The following three wealth managers received the highest grades.

  • Nordea ist the number one bank with 79 out of 100 points, is. This leading Scandinavian bank is a somewhat surprising winner because it was not a well-known brand name as a wealth manager in private banking. However, Nordea shows good performance across all our evaluation categories. MyPrivateBanking.com’s analysts were impressed by the professional handling of the customer interaction, the comprehensive inquiry using a questionnaire and a proposal that showed how the bank really understood the preferences of our test client. We also liked the use of ETFs and the avoidance of high hidden cost.

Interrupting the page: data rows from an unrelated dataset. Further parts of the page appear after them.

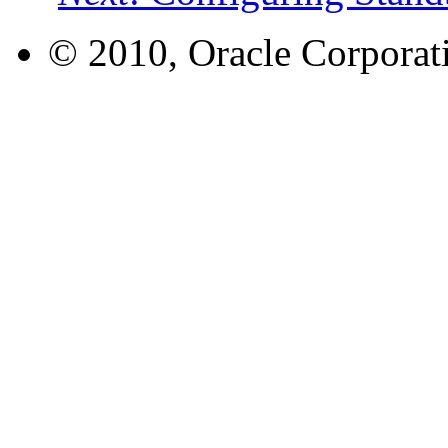
© 2010, Oracle Corporatio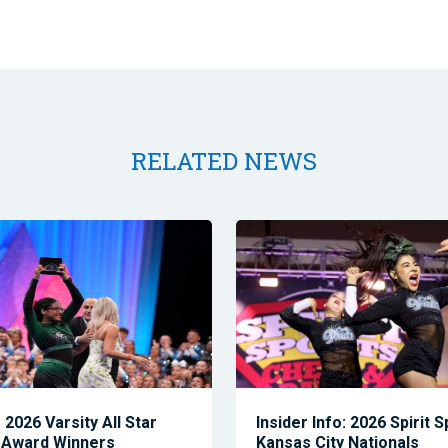
RELATED NEWS
2026 Varsity All Star
Insider Info: 2026 Spirit 
 Award Winners
Kansas City Nationals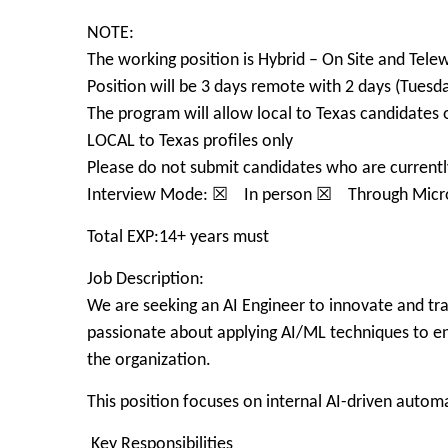
NOTE:
The working position is Hybrid – On Site and Tele
Position will be 3 days remote with 2 days (Tuesda
The program will allow local to Texas candidates 
LOCAL to Texas profiles only
Please do not submit candidates who are currently
Interview Mode: ☒ In person ☒ Through Micr
Total EXP:14+ years must
Job Description:
We are seeking an AI Engineer to innovate and tra
passionate about applying AI/ML techniques to enh
the organization.
This position focuses on internal AI-driven autom
Key Responsibilities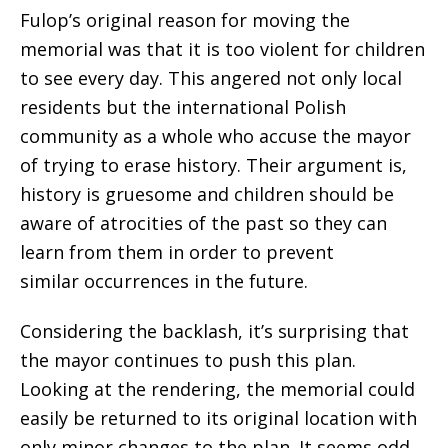
Fulop’s original reason for moving the
memorial was that it is too violent for children
to see every day. This angered not only local
residents but the international Polish
community as a whole who accuse the mayor
of trying to erase history. Their argument is,
history is gruesome and children should be
aware of atrocities of the past so they can
learn from them in order to prevent
similar occurrences in the future.
Considering the backlash, it’s surprising that
the mayor continues to push this plan.
Looking at the rendering, the memorial could
easily be returned to its original location with
only minor changes to the plan. It seems odd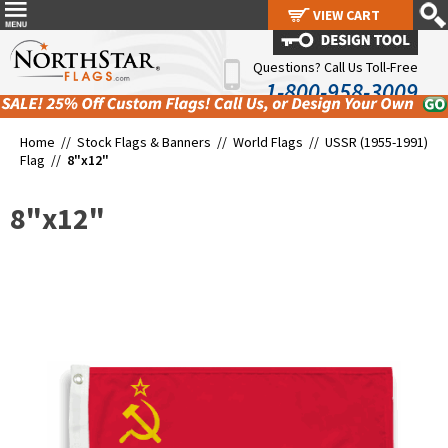
VIEW CART
VIEW CART
Questions? Call Us Toll-Free
1-800-958-3009
Home //
Stock Flags & Banners
//
World Flags
//
USSR (1955-1991)
Flag
//
8"x12"
8"x12"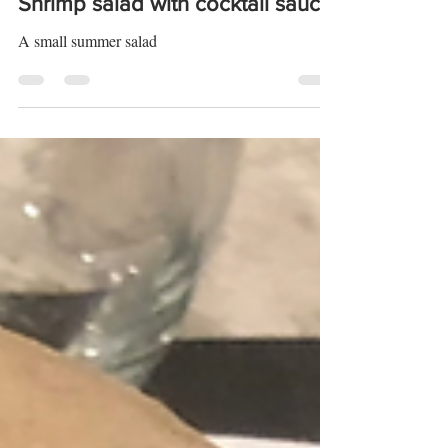
Shrimp salad with cocktail sauce
A small summer salad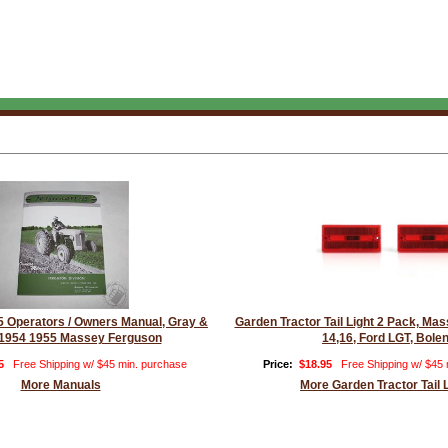
 Operators / Owners Manual, Gray &
Garden Tractor Tail Light 2 Pack, M
1954 1955 Massey Ferguson
14,16, Ford LGT, Bole
5
Free Shipping w/ $45 min. purchase
Price:
$18.95
Free Shipping w/ $45
More Manuals
More Garden Tractor Tail 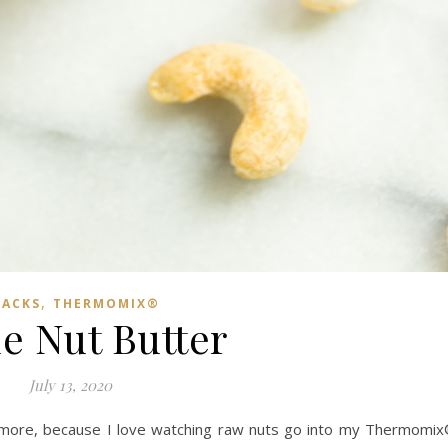
,
NACKS
THERMOMIX®
le Nut Butter
July 13, 2020
ymore, because I love watching raw nuts go into my Thermomi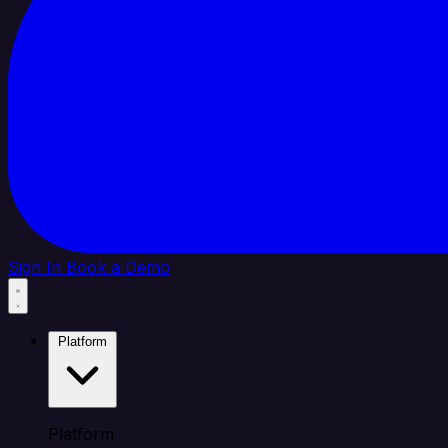
Sign In
Book a Demo
Platform
Platform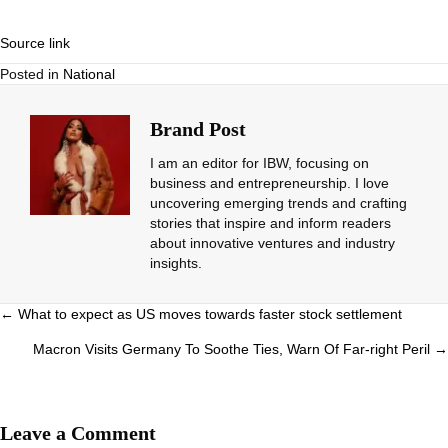
Source link
Posted in
National
Brand Post
I am an editor for IBW, focusing on
business and entrepreneurship. I love
uncovering emerging trends and crafting
stories that inspire and inform readers
about innovative ventures and industry
insights.
Posts
← What to expect as US moves towards faster stock settlement
navigation
Macron Visits Germany To Soothe Ties, Warn Of Far-right Peril →
Leave a Comment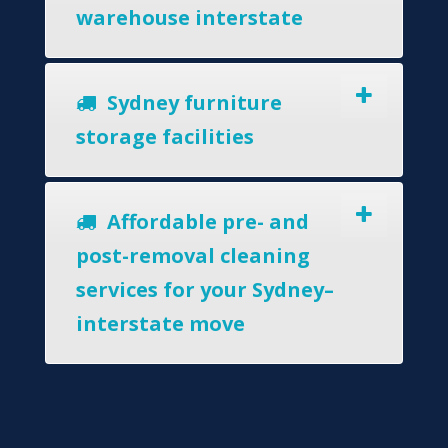
warehouse interstate
Sydney furniture
storage facilities
Affordable pre- and
post-removal cleaning
services for your Sydney–
interstate move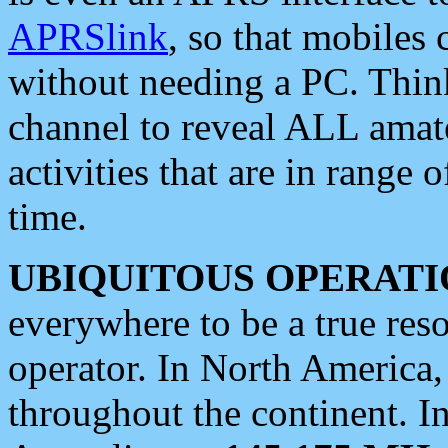
APRSlink
, so that mobiles
without needing a PC. Thin
channel to reveal ALL amate
activities that are in range o
time.
UBIQUITOUS OPERATI
everywhere to be a true res
operator. In North America
throughout the continent. I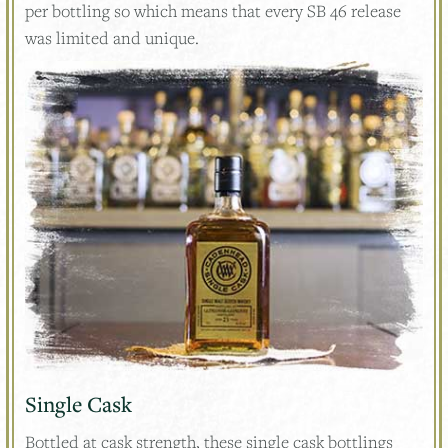
per bottling so which means that every SB 46 release
was limited and unique.
Single Cask
Bottled at cask strength, these single cask bottlings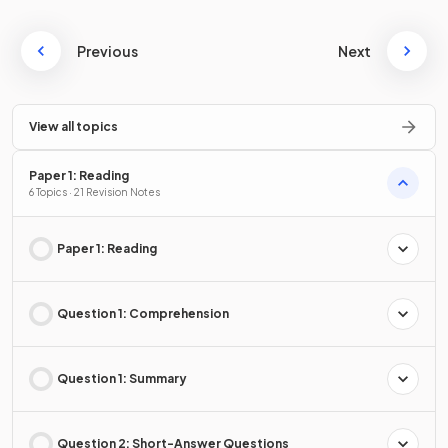
Previous
Next
View all topics
Paper 1: Reading
6 Topics · 21 Revision Notes
Paper 1: Reading
Question 1: Comprehension
Question 1: Summary
Question 2: Short-Answer Questions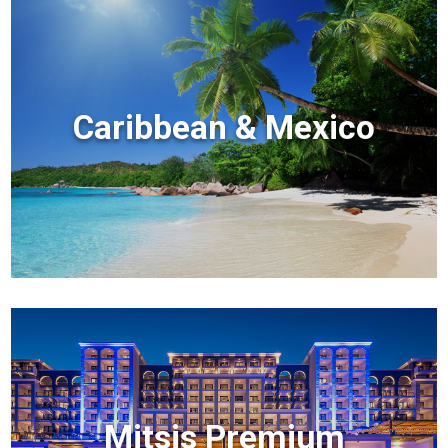
Caribbean & Mexico
Mitsis Premium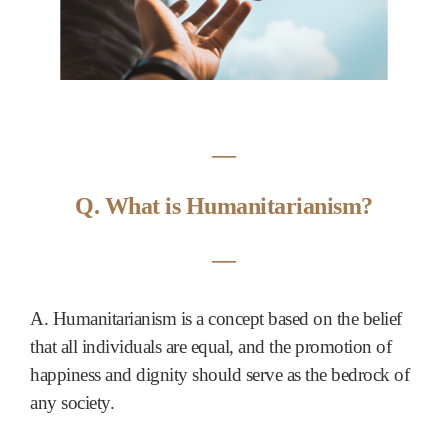
―
Q. What is Humanitarianism?
―
A. Humanitarianism is a concept based on the belief
that all individuals are equal, and the promotion of
happiness and dignity should serve as the bedrock of
any society.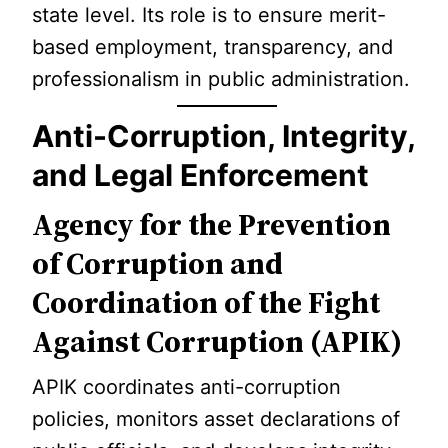
state level. Its role is to ensure merit-
based employment, transparency, and
professionalism in public administration.
Anti-Corruption, Integrity,
and Legal Enforcement
Agency for the Prevention
of Corruption and
Coordination of the Fight
Against Corruption (APIK)
APIK coordinates anti-corruption
policies, monitors asset declarations of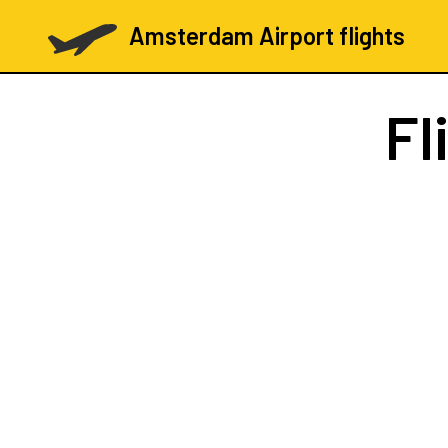
Amsterdam Airport flights
Fl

  • Sal. Oppenheim, the traditional Private Bank, headquartered in Luxembourg, but with strong German roots, comes second. Sal. Oppenheim showed a strong performance, especially in the area of costs. With an all-inclusive fee of 1% and almost no hidden costs (because of low use of managed products and no in-house products) this bank showed how straight forward and cost-efficient wealth management could be.

  • UBS, taking third place, is still the world’s leading wealth manager measured by assets under management. We found that the customer interface of UBS was very professional and the proposed asset allocation was an excellent fit with the preferences of our test client.

Overall it was possible for our contestants, i.e. the analysed banks, to score a maximum of 100 points. No bank was even close to this maximum score – 79 being the winner’s score. The average score was 52 points, with most banks being between 50 and 70 points and more than a quarter at or below 40. This result reflects the fact that most banks had substantial weaknesses in one or more areas chosen by us for evaluation. We also found that overall there is a large variance among the banks. The scores vary from 26 to 79 points.